Studies show that children can lose up to two months’ of reading performance over the summer months, and research suggests that the unstructured activity of reading for fun will do more to keep children’s minds sharp and engaged than weeks of maths and science holiday homework.
Colleen Williams, librarian at Canadian International School of Hong Kong (CDNIS), says: “Reading is like playing an instrument - if you don't do it for several months, you get rusty and stagnate or even decline. Studies show that kids who don't read over the summer can lose reading and language skills, often referred to as the 'summer slide'.
“The kids who do read over the summer gain language proficiency, including comprehension, vocabulary and spelling. That makes sense because the more you read, the better you get at reading and language! Plus it's a great opportunity to encourage the joy of reading. Kids have more free time to get lost in great books!”
And Akina Lam, librarian at ESF’s King George V School, adds: “Summer holiday is a time where students can start binge-reading all the series that they enjoy and finish them in one go. Summer reading also means students can choose what they read and research says, ‘Access to books and the ability to choose what you want to read are the two factors consistently linked to both reading achievement and the development of intrinsic reading motivation.’.”

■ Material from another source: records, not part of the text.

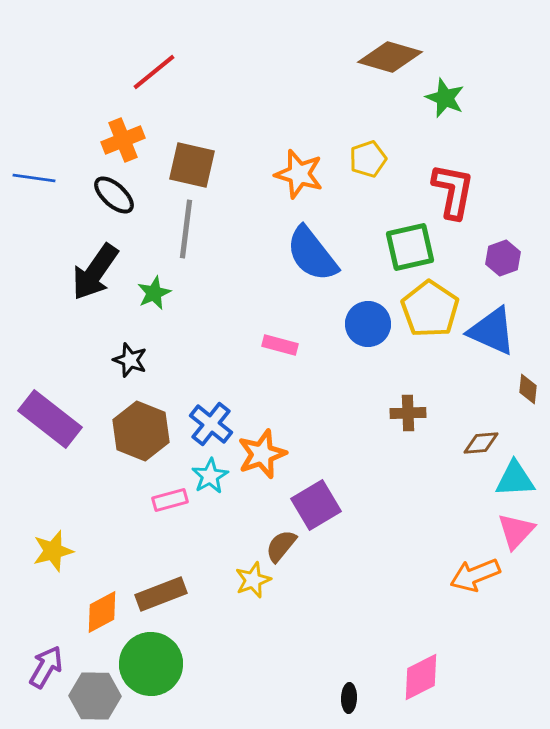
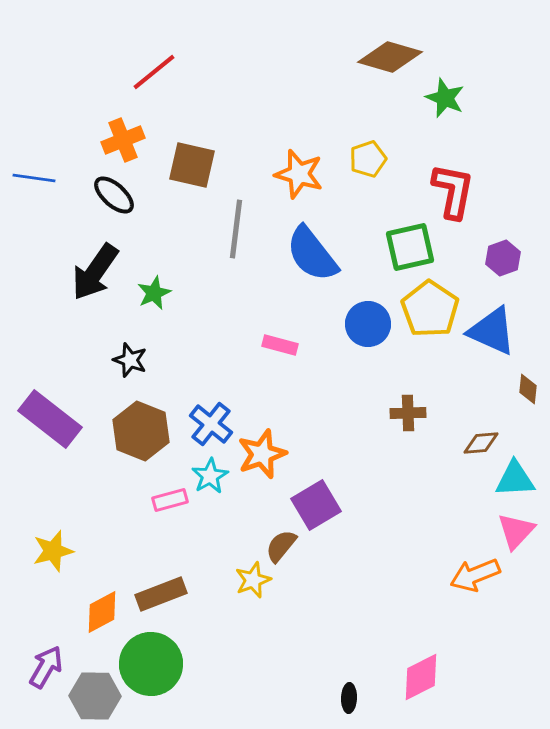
gray line at (186, 229): moved 50 px right
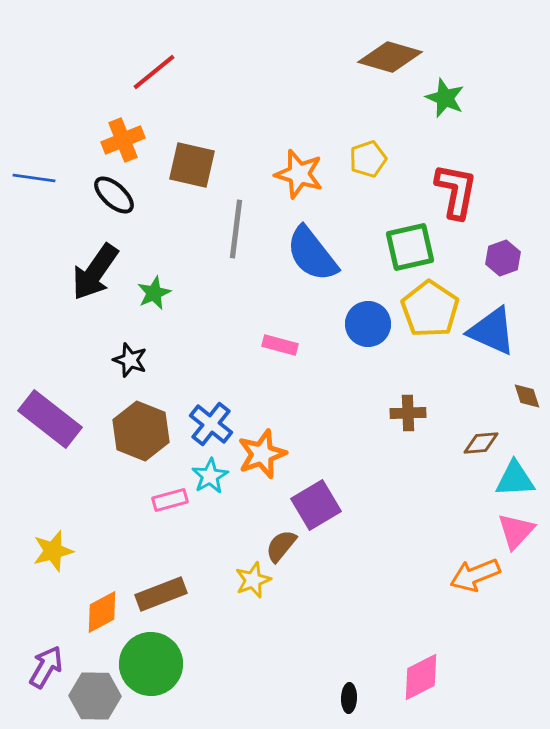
red L-shape at (453, 191): moved 3 px right
brown diamond at (528, 389): moved 1 px left, 7 px down; rotated 24 degrees counterclockwise
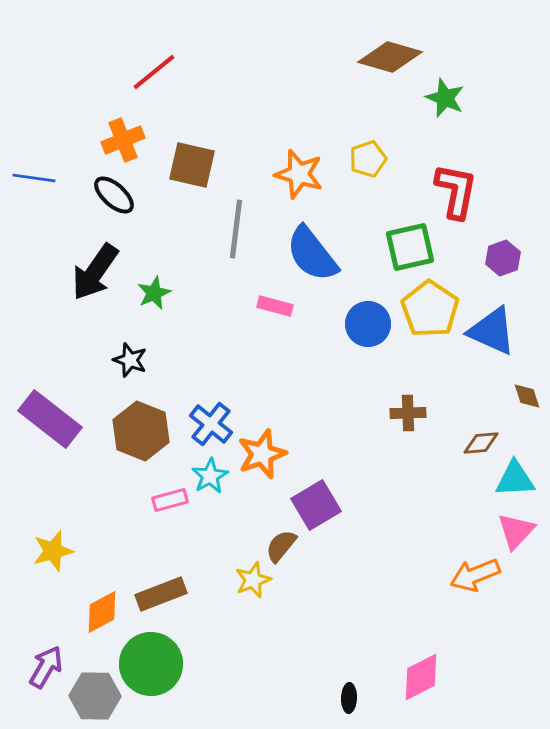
pink rectangle at (280, 345): moved 5 px left, 39 px up
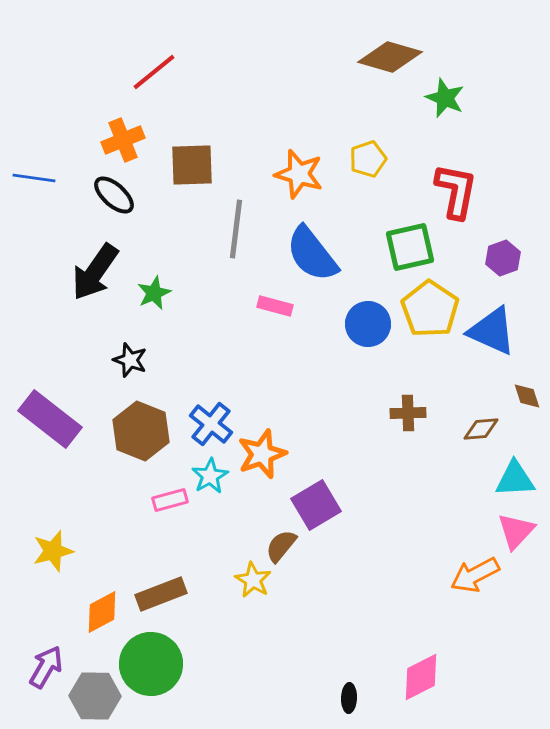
brown square at (192, 165): rotated 15 degrees counterclockwise
brown diamond at (481, 443): moved 14 px up
orange arrow at (475, 575): rotated 6 degrees counterclockwise
yellow star at (253, 580): rotated 21 degrees counterclockwise
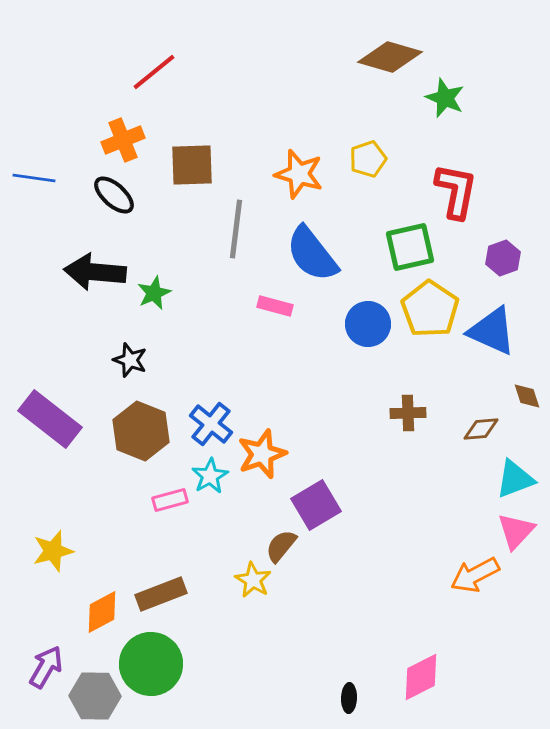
black arrow at (95, 272): rotated 60 degrees clockwise
cyan triangle at (515, 479): rotated 18 degrees counterclockwise
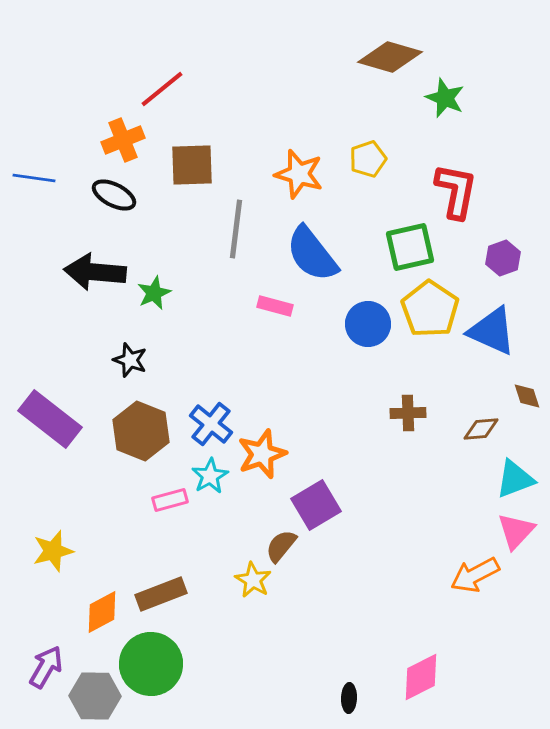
red line at (154, 72): moved 8 px right, 17 px down
black ellipse at (114, 195): rotated 15 degrees counterclockwise
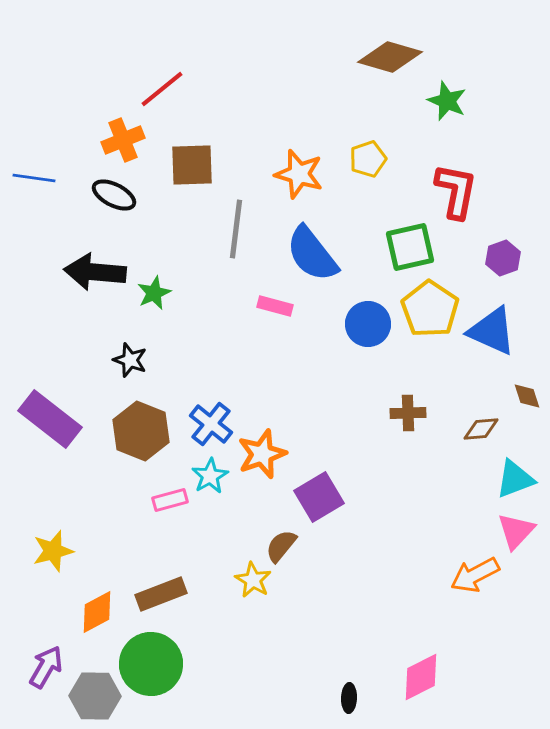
green star at (445, 98): moved 2 px right, 3 px down
purple square at (316, 505): moved 3 px right, 8 px up
orange diamond at (102, 612): moved 5 px left
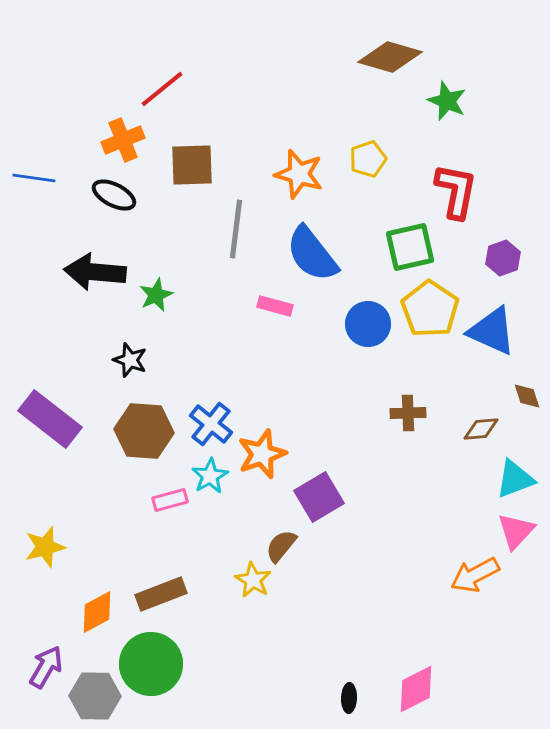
green star at (154, 293): moved 2 px right, 2 px down
brown hexagon at (141, 431): moved 3 px right; rotated 18 degrees counterclockwise
yellow star at (53, 551): moved 8 px left, 4 px up
pink diamond at (421, 677): moved 5 px left, 12 px down
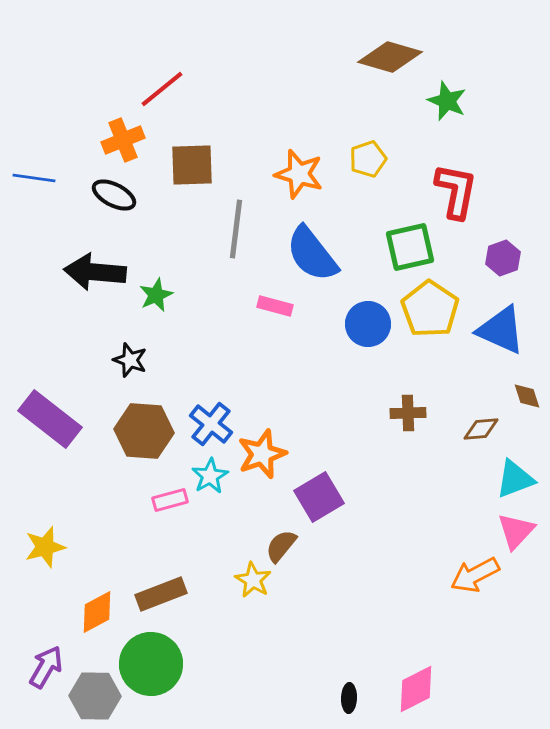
blue triangle at (492, 331): moved 9 px right, 1 px up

There’s growing awareness of why reading really matters. According to research from the Scholastic Kids & Family Reading Report 2018, 80% of children aged six to 17 years agree that summer reading will help them during the school year. The survey of students in the US by the global children’s publisher also found that, on average, children read eight books over the summer – but this varies widely by age.

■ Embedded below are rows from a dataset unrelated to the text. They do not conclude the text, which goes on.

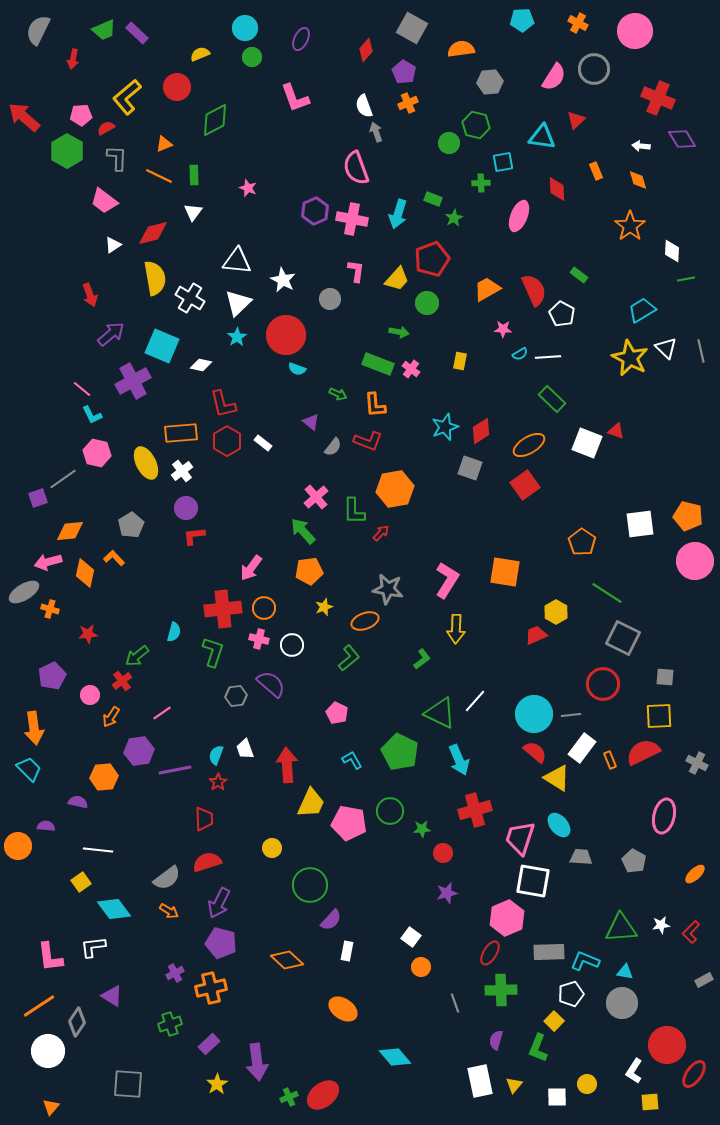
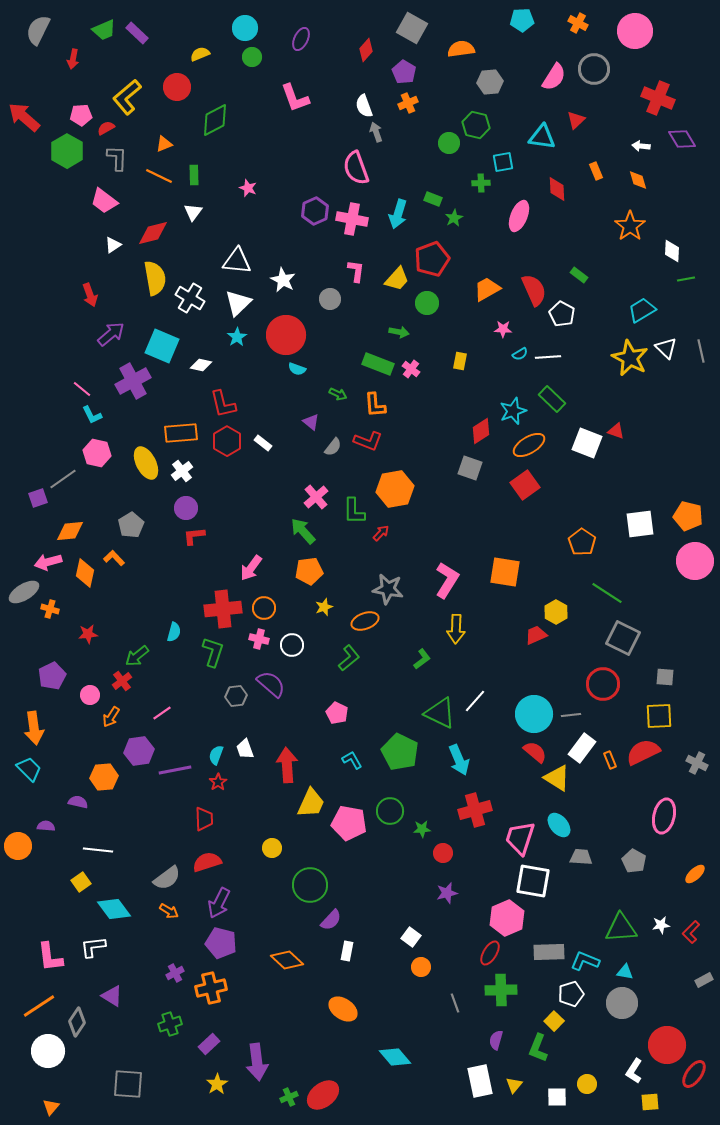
cyan star at (445, 427): moved 68 px right, 16 px up
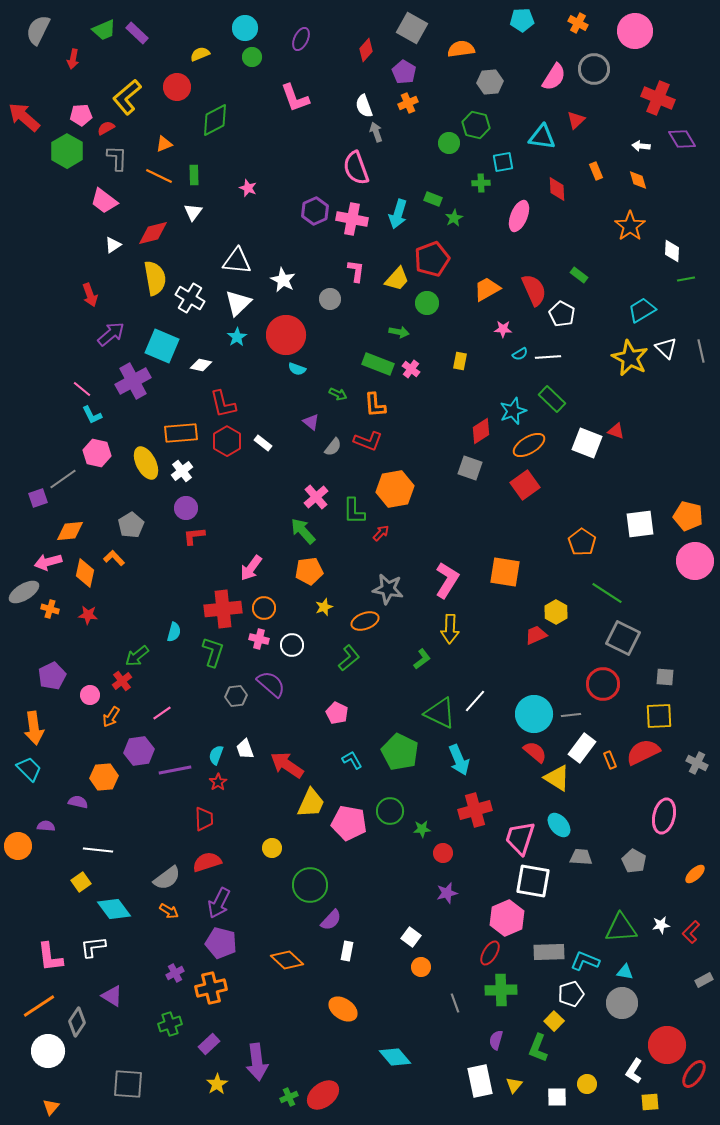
yellow arrow at (456, 629): moved 6 px left
red star at (88, 634): moved 19 px up; rotated 12 degrees clockwise
red arrow at (287, 765): rotated 52 degrees counterclockwise
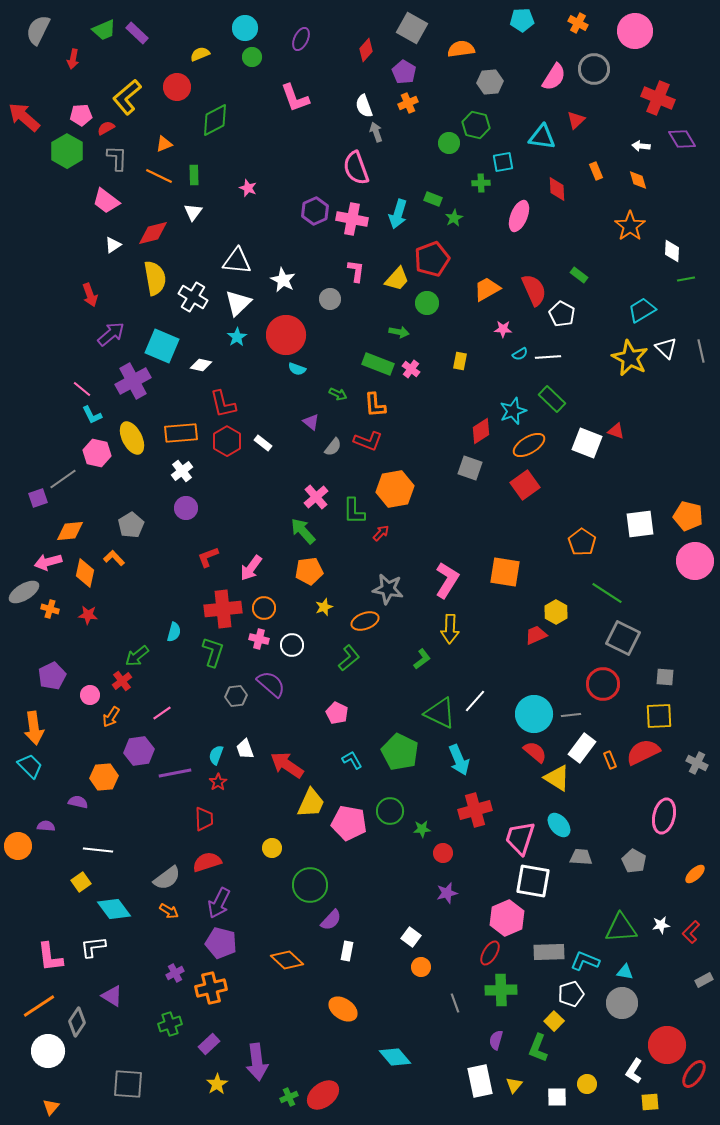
pink trapezoid at (104, 201): moved 2 px right
white cross at (190, 298): moved 3 px right, 1 px up
yellow ellipse at (146, 463): moved 14 px left, 25 px up
red L-shape at (194, 536): moved 14 px right, 21 px down; rotated 15 degrees counterclockwise
cyan trapezoid at (29, 769): moved 1 px right, 3 px up
purple line at (175, 770): moved 3 px down
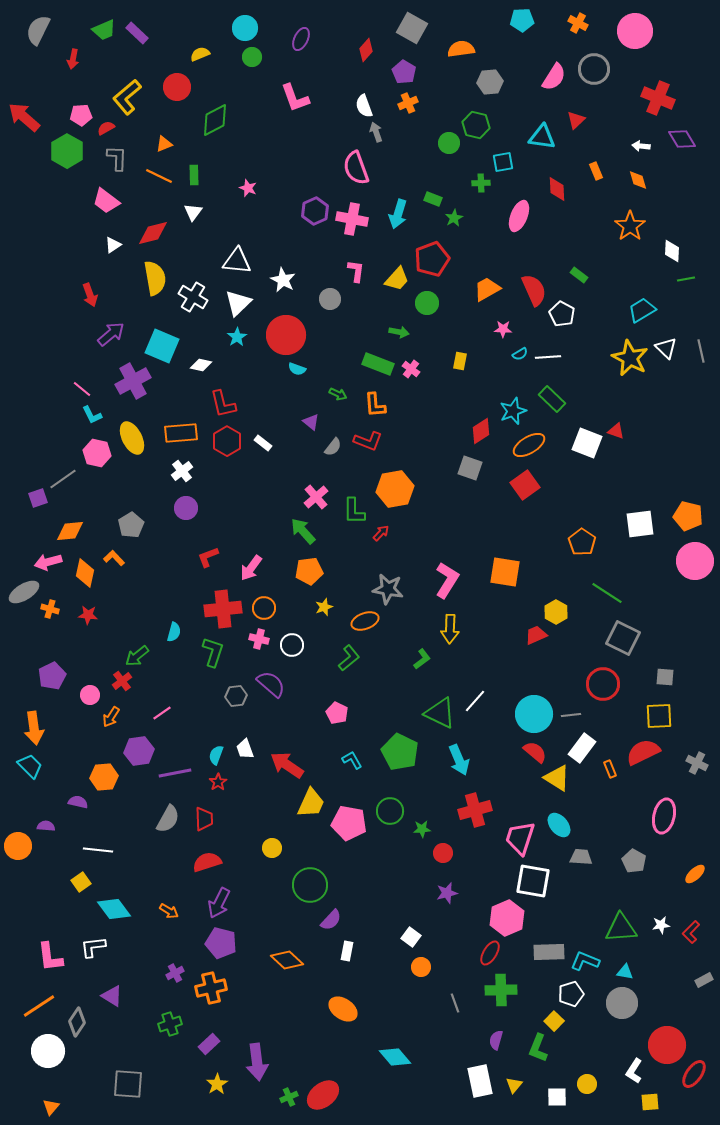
orange rectangle at (610, 760): moved 9 px down
gray semicircle at (167, 878): moved 1 px right, 59 px up; rotated 24 degrees counterclockwise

To encourage their children to read, 56% of parents are taking books with them on vacation, 45% put limits on screen time, and 44% build reading into their child's daily summer routine.
So what should your children be reading this summer? Colleen Williams at CDNIS says: “Our biggest recommendation is allowing kids to choose what they want to read - this empowers them as readers.
“Take them to the library or bookstore and let them browse and select books. Have them ask their friends and family for book recommendations - this will help them create a reading community and start conversations around books. They'll be more enthusiastic, motivated and engaged readers if they select what they read.
Giving them a list of required books makes reading a chore. Giving them the power to choose makes reading a gift and helps create lifelong readers.”